== Segment start ==

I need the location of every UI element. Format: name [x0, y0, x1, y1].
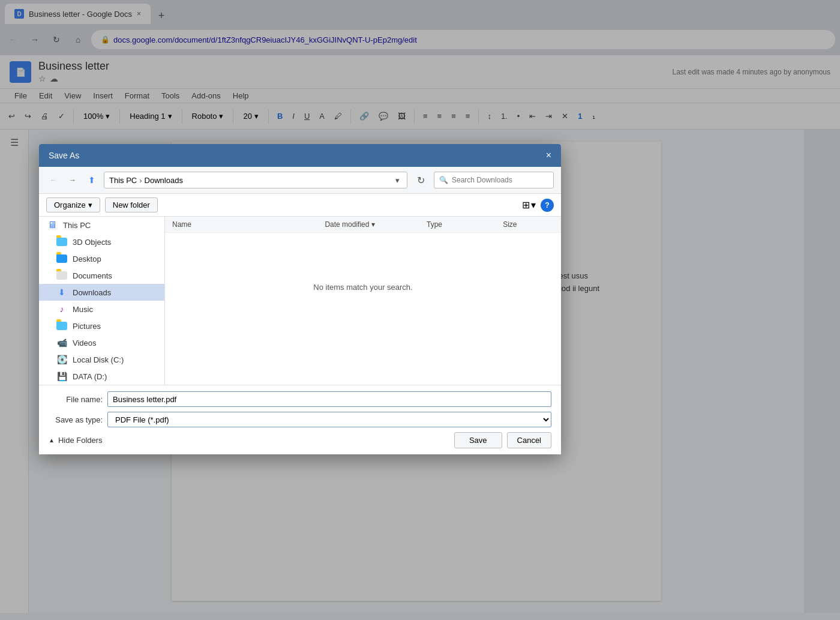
sidebar-item-pictures[interactable]: Pictures [39, 318, 164, 334]
desktop-icon [56, 254, 68, 263]
dialog-actions-row: Organize ▾ New folder ⊞ ▾ ? [39, 194, 561, 217]
local-disk-icon: 💽 [56, 355, 68, 364]
file-name-label: File name: [49, 395, 103, 404]
cancel-button[interactable]: Cancel [507, 432, 551, 448]
search-input[interactable] [452, 176, 548, 184]
refresh-button[interactable]: ↻ [412, 172, 429, 188]
sidebar-item-videos[interactable]: 📹 Videos [39, 334, 164, 351]
dialog-content: 🖥 This PC 3D Objects Desktop [39, 217, 561, 385]
save-as-type-label: Save as type: [49, 415, 103, 424]
dialog-close-button[interactable]: × [546, 150, 551, 161]
col-date-header[interactable]: Date modified ▾ [325, 220, 427, 229]
breadcrumb-dropdown[interactable]: ▾ [395, 176, 400, 185]
search-icon: 🔍 [439, 176, 448, 184]
save-type-row: Save as type: PDF File (*.pdf) [49, 412, 551, 427]
sidebar-item-label-pictures: Pictures [73, 322, 101, 331]
col-size-header[interactable]: Size [503, 220, 554, 229]
organize-chevron: ▾ [88, 200, 92, 209]
sidebar-item-label-local-disk: Local Disk (C:) [73, 355, 124, 364]
sidebar-item-3d-objects[interactable]: 3D Objects [39, 233, 164, 250]
sidebar-item-label-documents: Documents [73, 271, 112, 280]
sidebar-item-label-music: Music [73, 305, 93, 314]
empty-message: No items match your search. [165, 233, 561, 341]
hide-folders-icon: ▲ [49, 437, 55, 444]
computer-icon: 🖥 [46, 220, 58, 230]
col-name-header[interactable]: Name [172, 220, 325, 229]
breadcrumb-bar[interactable]: This PC › Downloads ▾ [104, 172, 407, 188]
organize-label: Organize [54, 200, 86, 209]
sidebar-item-downloads[interactable]: ⬇ Downloads [39, 284, 164, 301]
new-folder-label: New folder [113, 200, 150, 209]
sidebar-item-label-downloads: Downloads [73, 288, 111, 297]
hide-folders-button[interactable]: ▲ Hide Folders [49, 432, 103, 448]
sidebar-item-music[interactable]: ♪ Music [39, 301, 164, 318]
sidebar-item-documents[interactable]: Documents [39, 267, 164, 284]
dialog-nav: ← → ⬆ This PC › Downloads ▾ ↻ 🔍 [39, 167, 561, 194]
downloads-icon: ⬇ [56, 287, 68, 297]
sidebar-item-this-pc[interactable]: 🖥 This PC [39, 217, 164, 233]
sidebar-item-label-this-pc: This PC [63, 221, 91, 230]
sidebar-item-label-videos: Videos [73, 339, 97, 348]
hide-folders-label: Hide Folders [58, 436, 103, 445]
search-bar[interactable]: 🔍 [434, 172, 554, 188]
column-headers: Name Date modified ▾ Type Size [165, 217, 561, 233]
3d-objects-icon [56, 237, 68, 247]
sidebar-item-label-desktop: Desktop [73, 254, 101, 263]
sidebar-item-desktop[interactable]: Desktop [39, 250, 164, 267]
organize-button[interactable]: Organize ▾ [46, 197, 100, 212]
pictures-icon [56, 321, 68, 331]
dialog-buttons: ▲ Hide Folders Save Cancel [49, 432, 551, 448]
documents-icon [56, 271, 68, 280]
view-chevron: ▾ [531, 199, 536, 211]
sidebar-item-local-disk[interactable]: 💽 Local Disk (C:) [39, 351, 164, 368]
file-name-row: File name: [49, 391, 551, 407]
help-button[interactable]: ? [541, 199, 554, 212]
save-as-type-select[interactable]: PDF File (*.pdf) [107, 412, 551, 427]
dialog-title: Save As [49, 151, 79, 160]
breadcrumb-separator: › [139, 176, 142, 185]
data-d-icon: 💾 [56, 372, 68, 381]
nav-up-button[interactable]: ⬆ [85, 173, 99, 187]
dialog-footer: File name: Save as type: PDF File (*.pdf… [39, 385, 561, 454]
sidebar-item-data-d[interactable]: 💾 DATA (D:) [39, 368, 164, 385]
music-icon: ♪ [56, 304, 68, 314]
nav-back-button[interactable]: ← [46, 173, 61, 187]
file-name-input[interactable] [107, 391, 551, 407]
sidebar-item-label-data-d: DATA (D:) [73, 372, 107, 381]
save-as-dialog: Save As × ← → ⬆ This PC › Downloads ▾ ↻ … [39, 144, 561, 454]
breadcrumb-pc: This PC [109, 176, 137, 185]
dialog-sidebar: 🖥 This PC 3D Objects Desktop [39, 217, 165, 385]
sidebar-item-label-3d: 3D Objects [73, 238, 111, 247]
nav-forward-button[interactable]: → [65, 173, 80, 187]
dialog-file-area: Name Date modified ▾ Type Size No items … [165, 217, 561, 385]
new-folder-button[interactable]: New folder [105, 197, 158, 212]
breadcrumb-folder: Downloads [145, 176, 183, 185]
videos-icon: 📹 [56, 338, 68, 348]
save-button[interactable]: Save [454, 432, 502, 448]
col-type-header[interactable]: Type [427, 220, 503, 229]
view-icon: ⊞ [522, 199, 530, 211]
view-button[interactable]: ⊞ ▾ [522, 199, 536, 211]
dialog-titlebar: Save As × [39, 144, 561, 167]
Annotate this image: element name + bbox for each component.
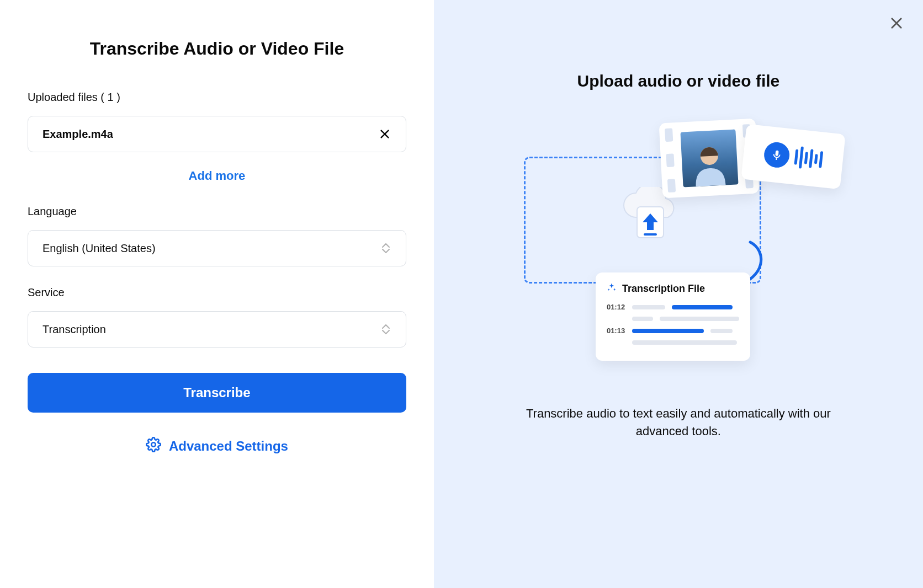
gear-icon (146, 437, 161, 456)
waveform-icon (794, 146, 824, 170)
info-title: Upload audio or video file (577, 72, 780, 90)
language-label: Language (28, 205, 406, 218)
text-placeholder-bar (632, 329, 704, 333)
info-caption: Transcribe audio to text easily and auto… (524, 405, 833, 440)
text-placeholder-bar (632, 340, 737, 345)
timestamp-label: 01:12 (607, 303, 625, 311)
audio-waveform-icon (741, 124, 845, 189)
text-placeholder-bar (672, 305, 733, 309)
text-placeholder-bar (660, 317, 739, 321)
upload-illustration: Transcription File 01:12 01:13 (524, 124, 833, 311)
sparkle-icon (607, 282, 617, 295)
advanced-settings-button[interactable]: Advanced Settings (28, 437, 406, 456)
person-icon (689, 141, 730, 187)
info-panel: Upload audio or video file (434, 0, 923, 588)
language-value: English (United States) (43, 242, 156, 255)
uploaded-file-chip: Example.m4a (28, 116, 406, 152)
form-panel: Transcribe Audio or Video File Uploaded … (0, 0, 434, 588)
advanced-settings-label: Advanced Settings (169, 439, 288, 454)
service-select[interactable]: Transcription (28, 311, 406, 348)
svg-point-2 (151, 442, 155, 446)
svg-rect-8 (776, 158, 777, 160)
service-value: Transcription (43, 323, 106, 336)
page-title: Transcribe Audio or Video File (28, 39, 406, 59)
add-more-button[interactable]: Add more (28, 169, 406, 183)
remove-file-icon[interactable] (378, 127, 391, 141)
microphone-icon (763, 141, 791, 169)
service-label: Service (28, 286, 406, 299)
timestamp-label: 01:13 (607, 327, 625, 335)
language-select[interactable]: English (United States) (28, 230, 406, 266)
text-placeholder-bar (632, 305, 665, 309)
uploaded-file-name: Example.m4a (43, 128, 113, 141)
close-icon[interactable] (887, 13, 906, 33)
uploaded-files-label: Uploaded files ( 1 ) (28, 91, 406, 104)
text-placeholder-bar (710, 329, 733, 333)
transcription-file-card: Transcription File 01:12 01:13 (596, 272, 750, 361)
text-placeholder-bar (632, 317, 653, 321)
chevron-up-down-icon (380, 242, 391, 255)
transcription-card-title: Transcription File (622, 283, 705, 295)
transcribe-button[interactable]: Transcribe (28, 373, 406, 413)
svg-rect-6 (644, 233, 657, 236)
chevron-up-down-icon (380, 323, 391, 336)
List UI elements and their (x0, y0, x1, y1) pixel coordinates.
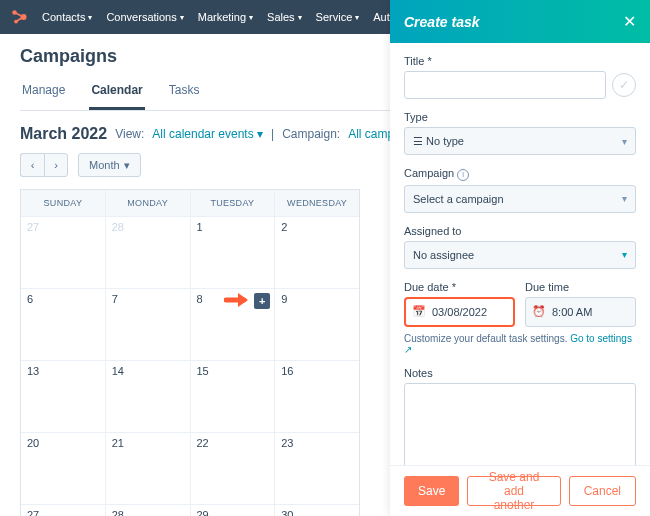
save-and-add-another-button[interactable]: Save and add another (467, 476, 560, 506)
calendar-cell[interactable]: 27 (21, 504, 106, 516)
calendar-body: 272812678+9131415162021222327282930 (21, 216, 359, 516)
calendar-cell[interactable]: 16 (275, 360, 359, 432)
chevron-down-icon: ▾ (124, 159, 130, 172)
drawer-title: Create task (404, 14, 480, 30)
day-header: SUNDAY (21, 190, 106, 216)
due-time-input[interactable]: ⏰ 8:00 AM (525, 297, 636, 327)
info-icon[interactable]: i (457, 169, 469, 181)
month-view-dropdown[interactable]: Month ▾ (78, 153, 141, 177)
chevron-down-icon: ▾ (622, 193, 627, 204)
chevron-down-icon: ▾ (622, 249, 627, 260)
next-month-button[interactable]: › (44, 153, 68, 177)
hubspot-logo-icon (10, 8, 28, 26)
day-header: TUESDAY (191, 190, 276, 216)
title-input[interactable] (404, 71, 606, 99)
cancel-button[interactable]: Cancel (569, 476, 636, 506)
drawer-header: Create task ✕ (390, 0, 650, 43)
month-label: March 2022 (20, 125, 107, 143)
campaign-field-label: Campaigni (404, 167, 636, 181)
notes-textarea[interactable] (404, 383, 636, 466)
calendar-cell[interactable]: 1 (191, 216, 276, 288)
title-field-label: Title (404, 55, 636, 67)
calendar-cell[interactable]: 20 (21, 432, 106, 504)
chevron-down-icon: ▾ (249, 13, 253, 22)
day-header: MONDAY (106, 190, 191, 216)
chevron-down-icon: ▾ (298, 13, 302, 22)
prev-month-button[interactable]: ‹ (20, 153, 44, 177)
external-link-icon: ↗ (404, 344, 412, 355)
nav-item-conversations[interactable]: Conversations▾ (100, 7, 189, 27)
add-event-button[interactable]: + (254, 293, 270, 309)
calendar-cell[interactable]: 30 (275, 504, 359, 516)
type-select[interactable]: ☰ No type ▾ (404, 127, 636, 155)
calendar-cell[interactable]: 22 (191, 432, 276, 504)
notes-field-label: Notes (404, 367, 636, 379)
campaign-select[interactable]: Select a campaign ▾ (404, 185, 636, 213)
calendar-cell[interactable]: 28 (106, 504, 191, 516)
save-button[interactable]: Save (404, 476, 459, 506)
chevron-down-icon: ▾ (257, 127, 263, 141)
close-icon[interactable]: ✕ (623, 12, 636, 31)
view-dropdown[interactable]: All calendar events ▾ (152, 127, 263, 141)
due-time-label: Due time (525, 281, 636, 293)
settings-helper-text: Customize your default task settings. Go… (404, 333, 636, 355)
task-type-icon: ☰ (413, 135, 423, 147)
calendar-cell[interactable]: 9 (275, 288, 359, 360)
chevron-down-icon: ▾ (180, 13, 184, 22)
nav-item-sales[interactable]: Sales▾ (261, 7, 308, 27)
calendar-cell[interactable]: 8+ (191, 288, 276, 360)
calendar-header: SUNDAYMONDAYTUESDAYWEDNESDAY (21, 190, 359, 216)
calendar-icon: 📅 (412, 305, 426, 318)
calendar-cell[interactable]: 6 (21, 288, 106, 360)
calendar-cell[interactable]: 23 (275, 432, 359, 504)
type-field-label: Type (404, 111, 636, 123)
campaign-label: Campaign: (282, 127, 340, 141)
create-task-drawer: Create task ✕ Title ✓ Type ☰ No type ▾ C… (390, 0, 650, 516)
chevron-down-icon: ▾ (622, 136, 627, 147)
view-label: View: (115, 127, 144, 141)
tab-manage[interactable]: Manage (20, 77, 67, 110)
calendar-cell[interactable]: 21 (106, 432, 191, 504)
assigned-select[interactable]: No assignee ▾ (404, 241, 636, 269)
calendar-cell[interactable]: 14 (106, 360, 191, 432)
confirm-title-button[interactable]: ✓ (612, 73, 636, 97)
calendar-cell[interactable]: 29 (191, 504, 276, 516)
toolbar-divider: | (271, 127, 274, 141)
calendar-cell[interactable]: 7 (106, 288, 191, 360)
arrow-callout-icon (224, 291, 252, 309)
tab-tasks[interactable]: Tasks (167, 77, 202, 110)
day-header: WEDNESDAY (275, 190, 359, 216)
calendar-cell[interactable]: 15 (191, 360, 276, 432)
month-nav: ‹ › (20, 153, 68, 177)
calendar-grid: SUNDAYMONDAYTUESDAYWEDNESDAY 272812678+9… (20, 189, 360, 516)
calendar-cell[interactable]: 28 (106, 216, 191, 288)
assigned-field-label: Assigned to (404, 225, 636, 237)
calendar-cell[interactable]: 2 (275, 216, 359, 288)
due-date-label: Due date (404, 281, 515, 293)
chevron-down-icon: ▾ (355, 13, 359, 22)
clock-icon: ⏰ (532, 305, 546, 318)
calendar-cell[interactable]: 13 (21, 360, 106, 432)
tab-calendar[interactable]: Calendar (89, 77, 144, 110)
nav-item-marketing[interactable]: Marketing▾ (192, 7, 259, 27)
chevron-down-icon: ▾ (88, 13, 92, 22)
nav-item-service[interactable]: Service▾ (310, 7, 366, 27)
due-date-input[interactable]: 📅 03/08/2022 (404, 297, 515, 327)
drawer-footer: Save Save and add another Cancel (390, 465, 650, 516)
nav-item-contacts[interactable]: Contacts▾ (36, 7, 98, 27)
calendar-cell[interactable]: 27 (21, 216, 106, 288)
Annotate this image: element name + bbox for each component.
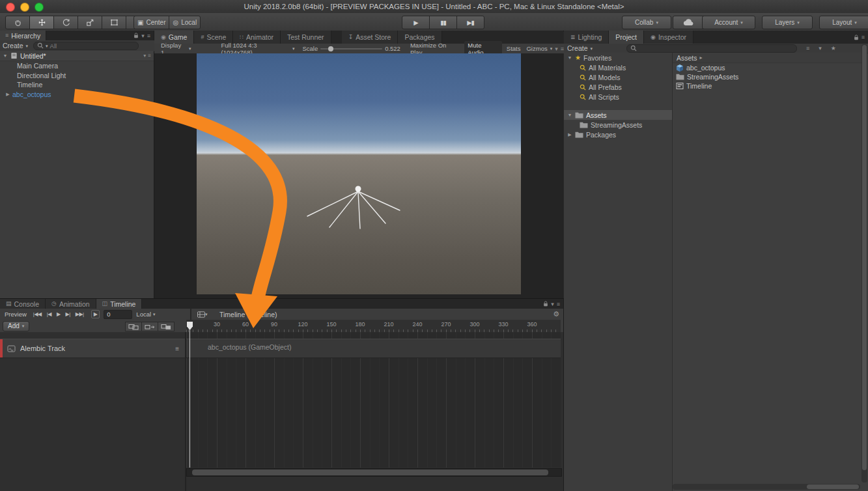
asset-item-streamingassets[interactable]: StreamingAssets [673,72,861,81]
timeline-settings-button[interactable]: ⚙ [553,310,559,318]
hierarchy-item-timeline[interactable]: Timeline [0,80,154,90]
favorites-foldout[interactable]: ▼ ★ Favorites [564,53,672,63]
step-button[interactable]: ▶▮ [456,16,484,29]
timeline-canvas[interactable]: abc_octopus (GameObject) [186,332,561,468]
stats-button[interactable]: Stats [503,44,524,53]
panel-caret-icon[interactable]: ▾ [551,301,554,307]
assets-folder-row[interactable]: ▼ Assets [564,110,672,120]
project-search-input[interactable] [626,44,797,53]
project-horizontal-scrollbar[interactable] [673,484,860,490]
play-button[interactable]: ▶ [402,16,430,29]
scene-menu[interactable]: ▾ ≡ [143,53,151,59]
hierarchy-scene-row[interactable]: ▼ Untitled* ▾ ≡ [0,51,154,61]
mix-mode-button[interactable] [125,322,142,331]
preview-toggle-button[interactable]: Preview [3,310,29,318]
project-create-button[interactable]: Create ▾ [567,44,593,52]
foldout-closed-icon[interactable]: ▶ [5,92,10,96]
search-by-type-icon[interactable]: ≡ [806,45,809,51]
frame-field[interactable]: 0 [104,310,132,319]
favorites-star-icon[interactable]: ★ [831,45,836,51]
panel-caret-icon[interactable]: ▾ [141,33,145,39]
tab-project[interactable]: Project [609,31,644,44]
ripple-mode-button[interactable] [141,322,158,331]
next-frame-button[interactable]: ▶| [64,310,72,318]
hand-tool-button[interactable] [5,16,30,29]
breadcrumb[interactable]: Assets ▸ [673,53,861,63]
pause-button[interactable]: ▮▮ [429,16,457,29]
favorite-all-prefabs[interactable]: All Prefabs [564,82,672,92]
track-band[interactable]: abc_octopus (GameObject) [186,339,561,358]
asset-item-abc-octopus[interactable]: abc_octopus [673,63,861,72]
tab-animation[interactable]: ◷Animation [46,299,96,309]
scrollbar-thumb[interactable] [807,484,859,489]
replace-mode-button[interactable] [158,322,175,331]
ref-space-dropdown[interactable]: Local ▾ [136,311,155,318]
favorite-all-scripts[interactable]: All Scripts [564,92,672,102]
zoom-window-button[interactable] [35,3,44,12]
track-menu-icon[interactable]: ≡ [175,345,179,352]
hierarchy-item-main-camera[interactable]: Main Camera [0,61,154,71]
previous-frame-button[interactable]: |◀ [45,310,53,318]
streamingassets-folder-row[interactable]: StreamingAssets [564,120,672,130]
cloud-button[interactable] [673,16,705,29]
hierarchy-item-abc-octopus[interactable]: ▶ abc_octopus [0,90,154,100]
scale-tool-button[interactable] [77,16,102,29]
favorite-all-materials[interactable]: All Materials [564,63,672,72]
scale-slider[interactable] [320,46,382,52]
lock-icon[interactable] [543,301,548,307]
rotate-tool-button[interactable] [53,16,78,29]
panel-menu-icon[interactable]: ≡ [861,34,865,40]
tab-console[interactable]: ▤Console [0,299,46,309]
panel-menu-icon[interactable]: ≡ [557,301,560,307]
timeline-horizontal-scrollbar[interactable] [186,468,562,477]
packages-folder-row[interactable]: ▶ Packages [564,130,672,139]
scale-slider-knob[interactable] [328,46,333,51]
mix-mode-icon [128,324,139,330]
lock-icon[interactable] [133,33,139,38]
rect-tool-button[interactable] [102,16,126,29]
pivot-toggle-button[interactable]: ▣ Center [133,16,169,29]
hierarchy-item-directional-light[interactable]: Directional Light [0,71,154,81]
timeline-breadcrumb-icon-button[interactable]: ▾ [195,310,209,318]
favorite-all-models[interactable]: All Models [564,72,672,82]
track-list: Alembic Track ≡ [0,332,186,491]
gizmos-dropdown[interactable]: Gizmos▾ [524,45,555,52]
foldout-open-icon[interactable]: ▼ [3,53,8,58]
lock-icon[interactable] [854,35,859,40]
move-tool-button[interactable] [29,16,54,29]
project-vertical-scrollbar[interactable] [861,44,867,483]
game-icon: ◉ [161,35,166,40]
collab-dropdown[interactable]: Collab▾ [622,16,671,29]
tab-inspector[interactable]: ◉Inspector [644,31,693,44]
tab-hierarchy[interactable]: ≡ Hierarchy [0,31,46,40]
search-by-label-icon[interactable]: ▾ [819,45,822,51]
scrollbar-thumb[interactable] [862,45,867,470]
minimize-window-button[interactable] [20,3,29,12]
playhead[interactable] [189,330,190,468]
foldout-closed-icon[interactable]: ▶ [567,132,572,137]
hierarchy-create-button[interactable]: Create ▾ [3,42,28,49]
close-window-button[interactable] [6,3,15,12]
tab-asset-store[interactable]: ↧Asset Store [342,31,399,44]
add-track-button[interactable]: Add ▾ [3,321,29,331]
timeline-ruler[interactable]: 30 60 90 120 150 180 210 240 270 300 330… [186,320,561,333]
asset-item-timeline[interactable]: Timeline [673,81,861,91]
alembic-track-row[interactable]: Alembic Track ≡ [0,339,185,358]
layout-dropdown[interactable]: Layout▾ [819,16,868,29]
goto-end-button[interactable]: ▶▶| [74,310,86,318]
hierarchy-search-input[interactable]: ▾ All [33,42,139,50]
foldout-open-icon[interactable]: ▼ [567,55,572,60]
layers-dropdown[interactable]: Layers▾ [762,16,813,29]
animation-icon: ◷ [51,301,57,307]
foldout-open-icon[interactable]: ▼ [567,113,572,117]
account-dropdown[interactable]: Account▾ [702,16,755,29]
tab-lighting[interactable]: ≣Lighting [564,31,609,44]
goto-start-button[interactable]: |◀◀ [31,310,44,318]
space-toggle-button[interactable]: ◎ Local [169,16,201,29]
project-strip-icons: ≡ [854,31,868,44]
panel-menu-icon[interactable]: ≡ [147,33,150,39]
tab-timeline[interactable]: ◫Timeline [96,299,143,309]
play-range-toggle[interactable]: ▶ [91,310,100,318]
scrollbar-thumb[interactable] [192,470,548,475]
play-timeline-button[interactable]: ▶ [55,310,63,318]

== Segment end ==

• Task to complete: Each line in the records above with "Size" must be returned.

• Solved exercise:
col-size-header[interactable]: Size [503, 220, 554, 229]
column-headers: Name Date modified ▾ Type Size [165, 217, 561, 233]
dialog-file-area: Name Date modified ▾ Type Size No items … [165, 217, 561, 385]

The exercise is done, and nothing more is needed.